I got a problem and cannot find the cause. Maybe someone can think what is causing this. 

I'm using a Fluval 406. I am getting air into the canister and it is causing (1)loss of flow, (2) impeller rattle, and (3) air in the out-flow when I get it flowing again. 

I have no water leaking from the canister. I have checked all hoses to see if any are sucking in air. I did have the hoses long but I shortened them so is straight from the tank to the in-flow and the out-flow. Everything is perfect except for the air pockets. 

It's making me crazy.


----------



## Mugwump (Aug 7, 2015)

..try turning it upside down and gently shaking it....you may just have gotten air pockets in the trays when cleaning and replacing...??


----------



## Elliott225 (Jan 9, 2014)

Shaking it helps but didn't stop it.

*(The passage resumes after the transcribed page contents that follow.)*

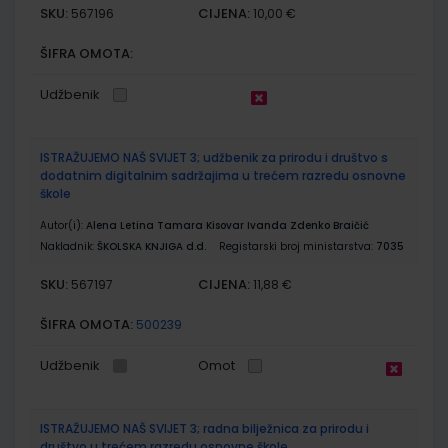
SKU:
CIJENA:
567196
10,00 €
ŠIFRA OMOTA:
Udžbenik
ISTRAŽUJEMO NAŠ SVIJET 3; udžbenik za prirodu i društvo s
dodatnim digitalnim sadržajima u trećem razredu osnovne
škole
Autor(i):
Alena Letina Tamara Kisovar Ivanda Zdenko Braičić
Nakladnik:
ŠKOLSKA KNJIGA d.d.
Registarski broj ministarstva:
7035
SKU:
CIJENA:
567197
11,88 €
ŠIFRA OMOTA:
500239
Udžbenik
Omot
ISTRAŽUJEMO NAŠ SVIJET 3; radna bilježnica za prirodu i
društvo u trećem razredu osnovne škole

I'll turn it upside down and see.


----------



## emc7 (Jul 23, 2005)

You can try putting a silicone grease on the seals or replacing the seals (generally a good idea every few years). Look up your specific filter and make sure you have all the parts and they are in the right place. A small hole or gap anywhere can cause air to suck in without leaking water out.


----------



## Elliott225 (Jan 9, 2014)

Ahhh the seal.


----------



## emc7 (Jul 23, 2005)

Check the O-ring, its easy to get out of place. Consider this: http://www.amazon.com/Hagen-Fluval-...8-5&keywords=fluval+406+canister+filter+parts


----------



## Mugwump (Aug 7, 2015)

emc7 said:


> Check the O-ring, its easy to get out of place. Consider this: http://www.amazon.com/Hagen-Fluval-...8-5&keywords=fluval+406+canister+filter+parts



Good idea....if they're not seated properly they pull air through the system...


----------